March 5, 2026pubmed logopapers

Authors

Saeed S,Nickel D,Weiland E,Frohwein LJ,Niehoff JH,Reiman G,Schreck J,Haag N,Boriesosdick J,Schönbeck D,Katz M,Shahzadi I,Wöltjen MM,Kroeger JR,Borggrefe J,Mönninghoff C

Affiliations (4)

  • Ruhr University Bochum, Department of Radiology, Neuroradiology and Nuclear Medicine, Johannes Wesling Hospital, Hans-Nolte-Str. 1, 32429 Minden, Germany. Electronic address: [email protected].
  • Research & Clinical Translation, Magnetic Resonance, Siemens Healthineers AG, Erlangen, Germany.
  • Scientific Partnerships, Siemens Healthineers AG, Erlangen, Germany.
  • Ruhr University Bochum, Department of Radiology, Neuroradiology and Nuclear Medicine, Johannes Wesling Hospital, Hans-Nolte-Str. 1, 32429 Minden, Germany.

Abstract

To assess the impact of deep learning (DL)-based image reconstruction on quantitative and subjective image quality in brain MRI at 0.55 T by comparing DL-reconstructed MPRAGE with standard MPRAGE using comparable acquisition geometry and timing parameters. In this prospective study, 30 patients underwent two consecutive 3D T1-weighted MPRAGE acquisitions on a 0.55 T MRI system (MAGNETOM Free.Max, Siemens Healthineers): a standard reconstruction and a DL-based reconstruction generated from undersampled k-space data using a variational-network architecture. Identical circular regions of interest (ROIs) were placed in gray matter (caudate nucleus), white matter (centrum semiovale), cerebrospinal fluid (lateral ventricle), and air for noise estimation. Signal-to-noise ratio (SNR) and contrast-to-noise ratio (CNR) were computed.

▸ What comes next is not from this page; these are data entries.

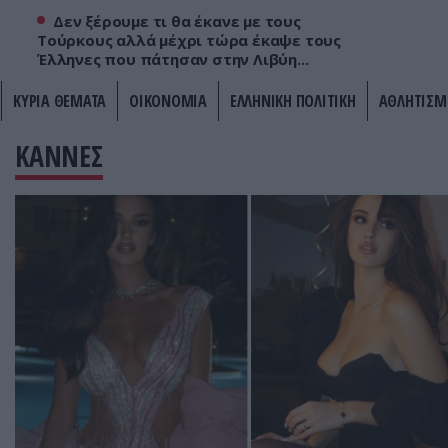
Δεν ξέρουμε τι θα έκανε με τους
Τούρκους αλλά μέχρι τώρα έκαψε τους
Έλληνες που πάτησαν στην Λιβύη...
ΚΥΡΙΑ ΘΕΜΑΤΑ
ΟΙΚΟΝΟΜΙΑ
ΕΛΛΗΝΙΚΗ ΠΟΛΙΤΙΚΗ
ΑΘΛΗΤΙΣΜ
ΚΑΝΝΕΣ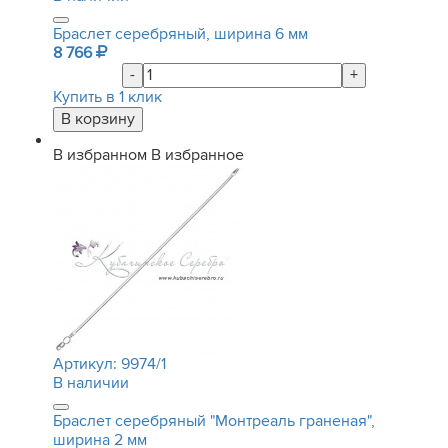
Браслет серебряный, ширина 6 мм
8 766
-
+
Купить в 1 клик
В избранном
В избранное
Артикул:
9974/1
В наличии
Браслет серебряный "Монтреаль граненая",
ширина 2 мм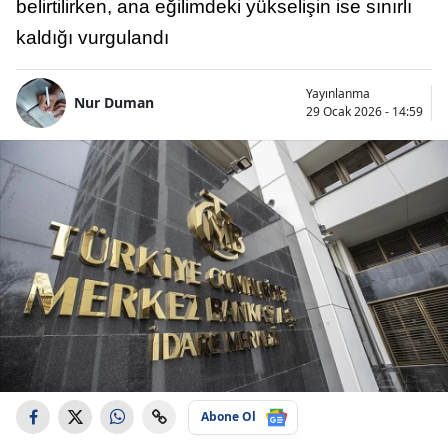
belirtilirken, ana eğilimdeki yükselişin ise sınırlı
kaldığı vurgulandı
Yayınlanma
Nur Duman
29 Ocak 2026 - 14:59
Abone Ol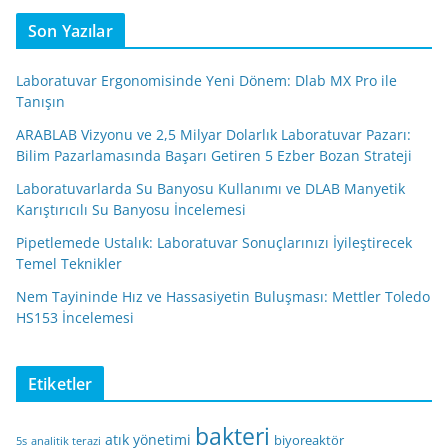
Son Yazılar
Laboratuvar Ergonomisinde Yeni Dönem: Dlab MX Pro ile
Tanışın
ARABLAB Vizyonu ve 2,5 Milyar Dolarlık Laboratuvar Pazarı:
Bilim Pazarlamasında Başarı Getiren 5 Ezber Bozan Strateji
Laboratuvarlarda Su Banyosu Kullanımı ve DLAB Manyetik
Karıştırıcılı Su Banyosu İncelemesi
Pipetlemede Ustalık: Laboratuvar Sonuçlarınızı İyileştirecek
Temel Teknikler
Nem Tayininde Hız ve Hassasiyetin Buluşması: Mettler Toledo
HS153 İncelemesi
Etiketler
bakteri
atık yönetimi
biyoreaktör
5s
analitik terazi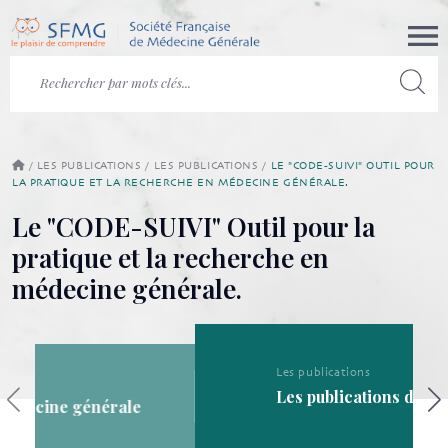
/
LES PUBLICATIONS
/
LES PUBLICATIONS
/
LE "CODE-SUIVI" OUTIL POUR
LA PRATIQUE ET LA RECHERCHE EN MÉDECINE GÉNÉRALE.
Le "CODE-SUIVI" Outil pour la
pratique et la recherche en
médecine générale.
Les publications
Les publications de la SFMG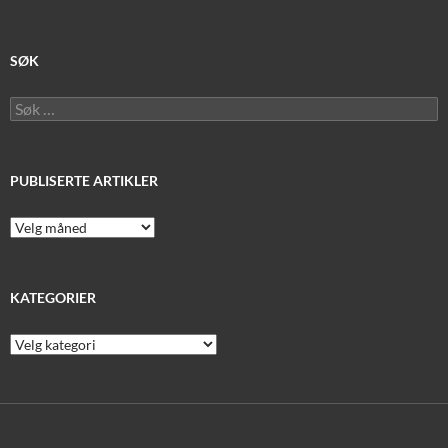
SØK
Søk
etter:
PUBLISERTE ARTIKLER
Publiserte
artikler
KATEGORIER
Kategorier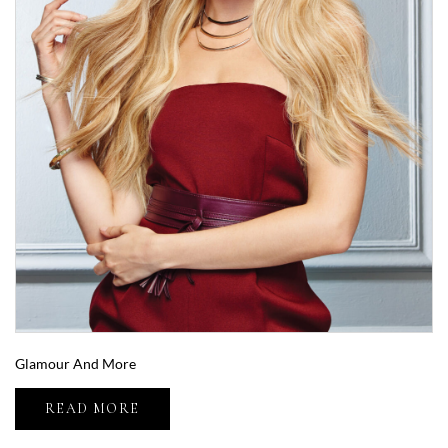
Glamour And More
READ MORE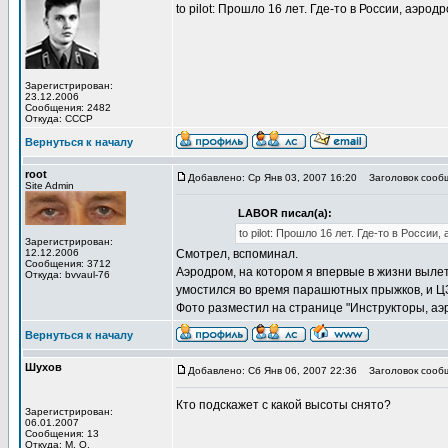
to pilot: Прошло 16 лет. Где-то в России, аэрод
Зарегистрирован:
23.12.2006
Сообщения: 2482
Откуда: СССР
Вернуться к началу
root
Добавлено: Ср Янв 03, 2007 16:20
Заголовок сооб
Site Admin
LABOR писал(а):
to pilot: Прошло 16 лет. Где-то в России
Зарегистрирован:
12.12.2006
Смотрел, вспоминал.
Сообщения: 3712
Аэродром, на котором я впервые в жизни вылет
Откуда: bvvaul-76
умостился во время парашютных прыжков, и ЦЗ 
Фото разместил на странице "Инструкторы, аэ
Вернуться к началу
Шухов
Добавлено: Сб Янв 06, 2007 22:36
Заголовок сообщ
Кто подскажет с какой высоты снято?
Зарегистрирован:
06.01.2007
Сообщения: 13
Откуда: М. О.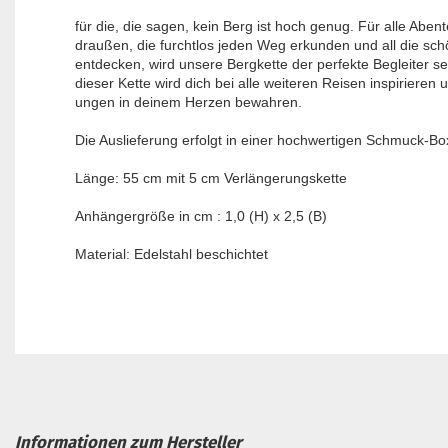
für die, die sagen, kein Berg ist hoch genug. Für alle Aben
draußen, die furchtlos jeden Weg erkunden und all die sc
entdecken, wird unsere Bergkette der perfekte Begleiter s
dieser Kette wird dich bei alle weiteren Reisen inspirieren 
ungen in deinem Herzen bewahren.
Die Auslieferung erfolgt in einer hochwertigen Schmuck-Bo
Länge: 55 cm mit 5 cm Verlängerungskette
Anhängergröße in cm : 1,0 (H) x 2,5 (B)
Material: Edelstahl beschichtet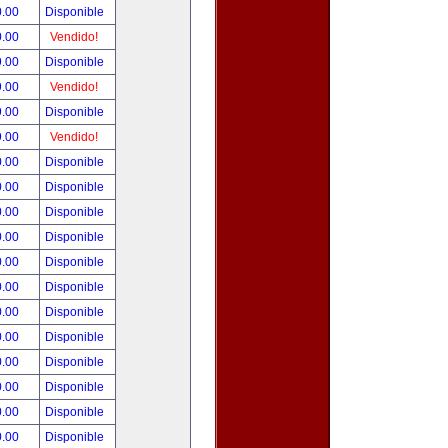
0.00
Disponible
0.00
Vendido!
9.00
Disponible
9.00
Vendido!
9.00
Disponible
9.00
Vendido!
0.00
Disponible
0.00
Disponible
0.00
Disponible
0.00
Disponible
0.00
Disponible
0.00
Disponible
0.00
Disponible
0.00
Disponible
0.00
Disponible
0.00
Disponible
0.00
Disponible
0.00
Disponible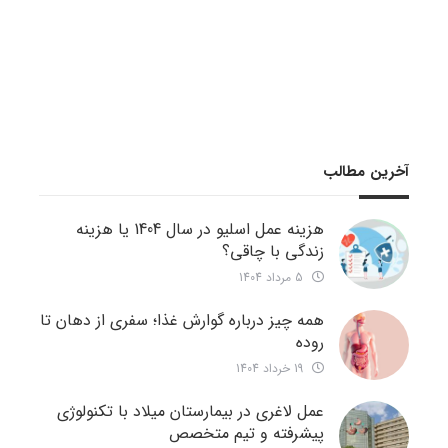
آخرین مطالب
هزینه عمل اسلیو در سال 1404 یا هزینه
زندگی با چاقی؟
5 مرداد 1404
همه چیز درباره گوارش غذا؛ سفری از دهان تا
روده
19 خرداد 1404
عمل لاغری در بیمارستان میلاد با تکنولوژی
پیشرفته و تیم متخصص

Three blinded radiologists independently evaluated image quality using a 5-point Likert scale based on anatomical detail, gray-white matter differentiation, vascular visibility, artifact burden, and overall diagnostic quality. DL-based reconstruction significantly improved objective image quality across all metrics. SNR increased from 40.83 ± 10.11 to 106.30 ± 51.38 in gray matter (p < 0.0001), from 48.95 ± 12.52 to 125.30 ± 58.01 in white matter (p < 0.0001), and from 5.77 ± 1.10 to 7.75 ± 4.76 in CSF (p = 0.021). CNR between gray and white matter increased from 8.12 ± 4.24 to 18.99 ± 11.21 (p < 0.0001). Subjective ratings favored DL reconstruction for anatomical detail (4.05 ± 0.62 vs. 3.68 ± 0.64), vascular visibility (4.37 ± 0.56 vs. 3.63 ± 0.72), and overall image quality (4.07 ± 0.72 vs. 3.57 ± 0.73). Standard reconstruction showed slightly better artifact suppression (3.80 ± 0.61 vs. 3.27 ± 0.78) and gray-white matter contrast (4.00 ± 0.64 vs. 3.87 ± 0.71). Acquisition time was reduced from 6:44 min (standard MPRAGE) to 3:06 min with DL reconstruction, corresponding to a substantial scan time reduction. DL-based reconstruction markedly enhances quantitative and subjective image quality in low-field brain MRI and enables a markedly shorter acquisition time compared to the standard protocol. This study adds clinical evidence that DL reconstruction can substantially improve 0.55 T MPRAGE imaging, supporting its integration into routine neuroimaging workflows to improve efficiency, patient comfort, and diagnostic confidence.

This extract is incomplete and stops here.